I always make a gold star effort to use the proper field value classes in SharePoint development, client and server APIs alike, when setting values on ListItems or SPListItems. The best example of this is the trusty little FieldUrlValue class that allows me to never care how the string representation of a url and its description should be formatted on a "Hyperlink or Picture" column.

If you dig into FieldValueUrl a bit, you'll see it has a nice, friendly, parameterless public constructor, and members for the two pieces of information that comprise it. You can new up an instance of it, populate the properties, and set it to a ListItem's field value (See Line #'s 1 - 5 below). And when you want to get an instance of one, just cast the value of the field back to it (Line #7).

Code Listing 1

  1. item["url field"] = new FieldUrlValue()
  2. {
  3. Description = "description",
  4. Url = "http://chrisdomino.com/blog"
  5. };
  6. ...
  7. string url = ((FieldUrlValue)item["url field"]).Url;

Lovely and clean. Should we expect the same from taxonomy fields? Of course. Are we that lucky? Of course not. The two field classes we'll be dealing with, TaxonomyFieldValue and TaxonomyFieldValueCollection, promisingly start out by having public constructors. But as we investigate further, we'll see that they are like our body's appendix: useless and prone to rupture.
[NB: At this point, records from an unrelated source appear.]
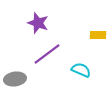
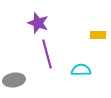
purple line: rotated 68 degrees counterclockwise
cyan semicircle: rotated 24 degrees counterclockwise
gray ellipse: moved 1 px left, 1 px down
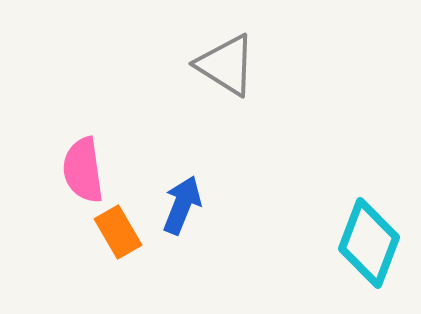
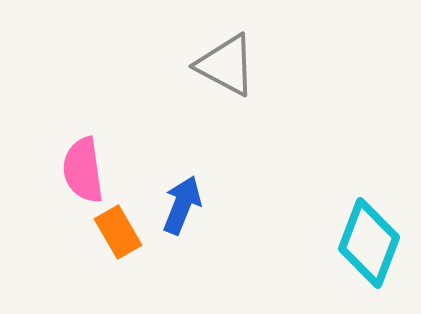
gray triangle: rotated 4 degrees counterclockwise
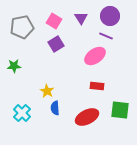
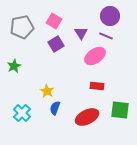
purple triangle: moved 15 px down
green star: rotated 24 degrees counterclockwise
blue semicircle: rotated 24 degrees clockwise
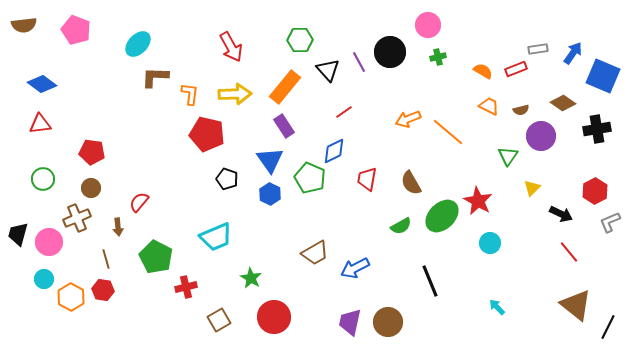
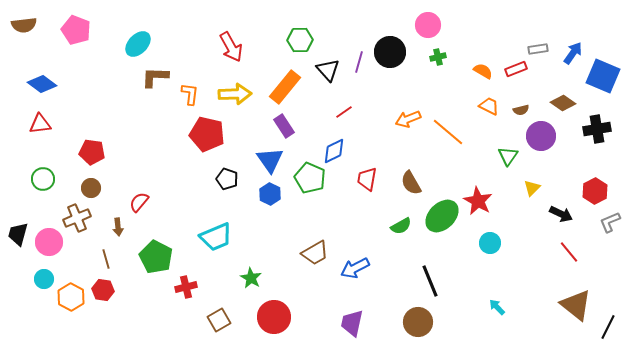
purple line at (359, 62): rotated 45 degrees clockwise
purple trapezoid at (350, 322): moved 2 px right, 1 px down
brown circle at (388, 322): moved 30 px right
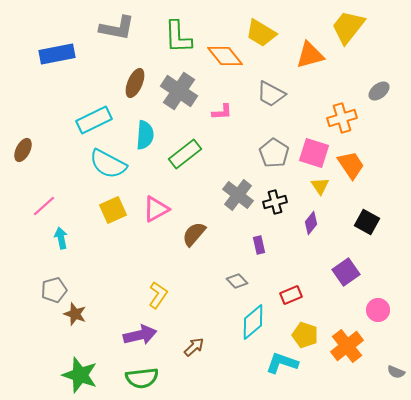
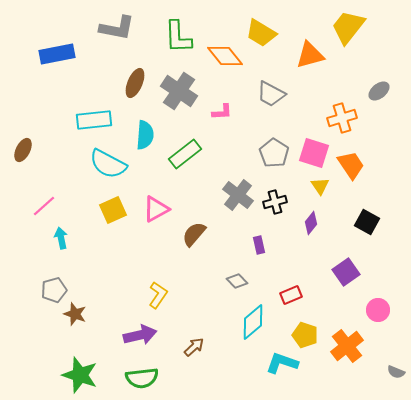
cyan rectangle at (94, 120): rotated 20 degrees clockwise
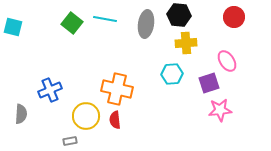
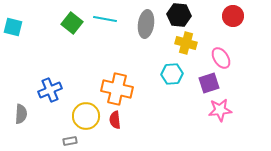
red circle: moved 1 px left, 1 px up
yellow cross: rotated 20 degrees clockwise
pink ellipse: moved 6 px left, 3 px up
Setting Taxonomy Values: The Problem

Single-Selection Fields

Considering TaxonomyFieldValue first, we can use it in the same manner as FieldUrlValue: new up an instance, set the Label, (to the text of the corresponding term) the TermGuid, (which is of course not really a guid, but obnoxiously a string representation of the term's unique id instead) and the WssId (the integer Id of the owning ListItem). This final parameter seems particularly hacky to me; how can an item's field value belong to a different item? When in doubt, use -1. It just works. Lame.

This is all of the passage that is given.